**Provided material**

--------------------

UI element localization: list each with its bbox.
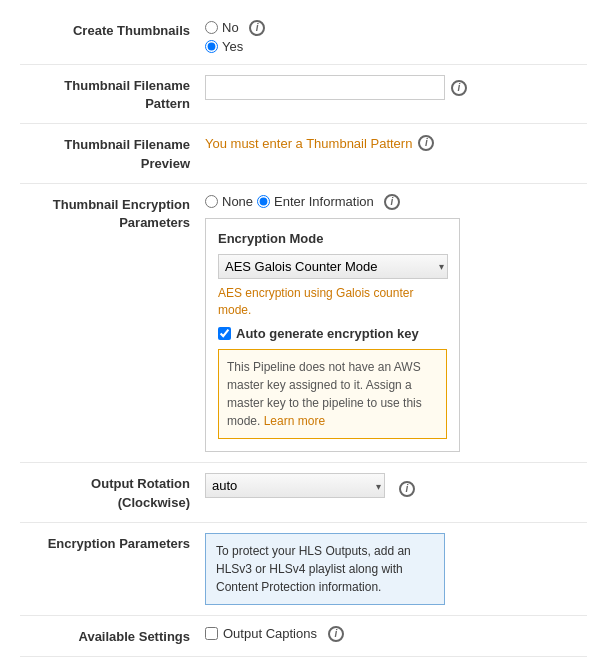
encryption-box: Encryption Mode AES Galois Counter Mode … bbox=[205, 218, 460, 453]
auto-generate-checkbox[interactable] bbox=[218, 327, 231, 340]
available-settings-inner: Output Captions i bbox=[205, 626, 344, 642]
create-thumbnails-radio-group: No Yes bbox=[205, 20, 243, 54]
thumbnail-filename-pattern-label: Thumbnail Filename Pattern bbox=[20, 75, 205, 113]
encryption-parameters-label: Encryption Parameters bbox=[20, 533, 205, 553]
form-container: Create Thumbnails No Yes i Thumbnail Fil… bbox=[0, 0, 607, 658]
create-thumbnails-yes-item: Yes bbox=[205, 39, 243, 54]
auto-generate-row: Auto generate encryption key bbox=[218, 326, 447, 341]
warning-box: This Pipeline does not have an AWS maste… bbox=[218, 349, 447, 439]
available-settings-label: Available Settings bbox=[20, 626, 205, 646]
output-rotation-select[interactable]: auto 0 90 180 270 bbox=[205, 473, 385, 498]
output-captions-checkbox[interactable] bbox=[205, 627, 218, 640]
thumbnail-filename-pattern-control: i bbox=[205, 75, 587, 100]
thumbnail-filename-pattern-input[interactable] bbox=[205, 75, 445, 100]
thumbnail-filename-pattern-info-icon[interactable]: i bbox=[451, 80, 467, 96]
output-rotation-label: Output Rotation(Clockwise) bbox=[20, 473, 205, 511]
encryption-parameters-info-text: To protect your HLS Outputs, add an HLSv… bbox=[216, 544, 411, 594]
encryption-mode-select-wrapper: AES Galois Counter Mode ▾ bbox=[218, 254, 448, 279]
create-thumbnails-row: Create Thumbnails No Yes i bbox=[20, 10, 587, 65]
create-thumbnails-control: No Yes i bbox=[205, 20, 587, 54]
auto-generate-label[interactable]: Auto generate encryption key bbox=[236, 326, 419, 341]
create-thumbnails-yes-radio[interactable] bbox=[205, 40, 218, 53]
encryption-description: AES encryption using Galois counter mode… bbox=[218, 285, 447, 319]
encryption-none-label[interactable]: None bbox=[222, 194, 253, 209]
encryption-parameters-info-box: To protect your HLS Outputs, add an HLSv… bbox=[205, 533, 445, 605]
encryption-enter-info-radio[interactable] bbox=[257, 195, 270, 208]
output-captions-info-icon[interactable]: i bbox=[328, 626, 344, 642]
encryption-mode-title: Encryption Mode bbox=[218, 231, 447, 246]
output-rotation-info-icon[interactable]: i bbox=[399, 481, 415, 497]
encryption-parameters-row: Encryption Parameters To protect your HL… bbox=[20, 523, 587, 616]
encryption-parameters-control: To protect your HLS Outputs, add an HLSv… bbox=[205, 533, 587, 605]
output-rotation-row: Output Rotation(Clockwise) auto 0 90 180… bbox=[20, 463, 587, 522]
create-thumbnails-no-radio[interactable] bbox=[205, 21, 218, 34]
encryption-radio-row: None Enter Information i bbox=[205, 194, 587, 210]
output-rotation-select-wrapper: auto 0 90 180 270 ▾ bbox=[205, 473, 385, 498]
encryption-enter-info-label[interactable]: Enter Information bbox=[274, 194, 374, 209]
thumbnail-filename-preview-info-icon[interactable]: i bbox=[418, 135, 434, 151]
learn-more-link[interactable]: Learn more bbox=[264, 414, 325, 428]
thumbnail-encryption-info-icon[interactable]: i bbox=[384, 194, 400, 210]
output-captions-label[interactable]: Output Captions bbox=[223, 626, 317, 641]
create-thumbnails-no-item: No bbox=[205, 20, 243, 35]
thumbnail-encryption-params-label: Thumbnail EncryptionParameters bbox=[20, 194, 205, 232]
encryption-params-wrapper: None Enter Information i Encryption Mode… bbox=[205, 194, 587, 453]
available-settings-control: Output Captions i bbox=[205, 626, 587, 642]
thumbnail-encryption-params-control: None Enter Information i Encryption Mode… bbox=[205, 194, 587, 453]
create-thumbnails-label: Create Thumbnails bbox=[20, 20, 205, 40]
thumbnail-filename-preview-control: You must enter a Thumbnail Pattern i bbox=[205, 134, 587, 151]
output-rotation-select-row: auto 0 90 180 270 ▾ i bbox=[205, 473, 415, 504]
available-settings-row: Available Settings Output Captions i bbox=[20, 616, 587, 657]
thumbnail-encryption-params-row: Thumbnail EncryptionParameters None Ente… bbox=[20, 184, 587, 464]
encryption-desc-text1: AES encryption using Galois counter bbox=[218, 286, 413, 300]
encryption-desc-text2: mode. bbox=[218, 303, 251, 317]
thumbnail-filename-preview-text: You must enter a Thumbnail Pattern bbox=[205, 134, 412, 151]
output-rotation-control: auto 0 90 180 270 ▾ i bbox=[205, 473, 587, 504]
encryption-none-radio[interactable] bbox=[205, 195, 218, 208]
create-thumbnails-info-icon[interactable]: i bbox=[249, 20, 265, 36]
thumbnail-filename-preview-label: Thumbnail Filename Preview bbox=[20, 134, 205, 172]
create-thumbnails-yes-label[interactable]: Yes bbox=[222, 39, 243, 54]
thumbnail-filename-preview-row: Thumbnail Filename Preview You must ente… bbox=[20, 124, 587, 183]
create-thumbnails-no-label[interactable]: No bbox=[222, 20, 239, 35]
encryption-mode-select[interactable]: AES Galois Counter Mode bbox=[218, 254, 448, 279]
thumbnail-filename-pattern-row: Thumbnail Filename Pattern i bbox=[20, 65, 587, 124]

--------------------

**Task requirements**
Give the number of lines in the data above that include the word "checkbox", with no other words.

**Written answer**
2